Wednesday, August 10, 2005

La vida de los animales

La vida de los animales.

¿Quien dice que la vida de los animales no importa?
Su carne, sus huesos, su piel son iguales que los nuestros.
No golpees al pájaro que se posa en las ramas
sus hijuelos aguardan la vuelta de su madre.

Po Chu Yi,
Chino,
772 - 846

5 comments:

FuriosaCanifru said...

¡¡¡Te amoooooooooooooo!!!!

pao-x- said...

Hay una cosa que me enternece tanto o mas que un animal: Un Niño.

Y los nimales son capaces de connmover al mas duro de los mortales... esa es la gran virtud que poseen, conozco amigos q' quiren mas a sus mascotas q a las propias personas.
te mando un link
http://www.conciencia-animal.cl

En serio que no te gusta Star wars?... vaya!, golpe bajo jajaja.

saludos.

dioshamuertoyyono said...

EN LO PERSONAL NO SOLO ME MOLESTA ESO, TAMBIEN LA DOMESTICACION DE LOS ANIMALES MI MAMA TENIA UN PAJARO ENJAULADO Y ME QUEDE CON LAS GANAS DE SOLTARLO ALGUNA VEZ.

rascateuno said...

gracias creo que saldremos el viernes
me gustan los textos que eliges aunque me cargan los animales de acuerdo con lo de cuidarlos y respetarlos
saludos

GALO said...

Nunca voy a olvidar el nombre de Josefina Sutil. Una vez publicaron una carta de ella sobre el caso Celco. Afirmaba que mucho más importante que los cisnes era que la "pobre gente" tuviera trabajo para comer comer, y que importaban esos pajaros si lo que importa es el ser humano y pura mierda de primer nivel. Escribí una carta de desquite pero nunca la mandé. Lo hizo otro en mi lugar. Me la imaginé como una vieja cuica imbécil, de las que nunca han trabajado en su vida y usan a la nana hasta para que les limpie el poto cuando cagan.
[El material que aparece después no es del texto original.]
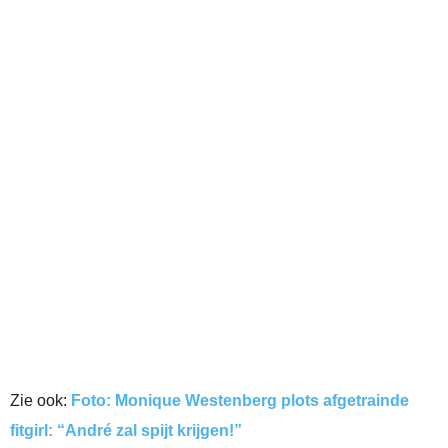
Zie ook:
Foto: Monique Westenberg plots afgetrainde
fitgirl: “André zal spijt krijgen!”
Me imaginé al arquetipo de vieja saliendo de misa con el rosario en la mano.

Dos o tres dias después una amiga leía un reportaje en la revista Paula, se llamaba "La mujer más robada de Chile". Era una mujer de clase alta que vestía un chaleco de cuello subido color celeste, un collar minimo y pantalones caki. Una vieja cuica que le habían entrado a robar a la casa como quinientas veces. Su nombre: Josefina Sutil.

Ahí entendí que no importaba el que no hubiese enviado la carta.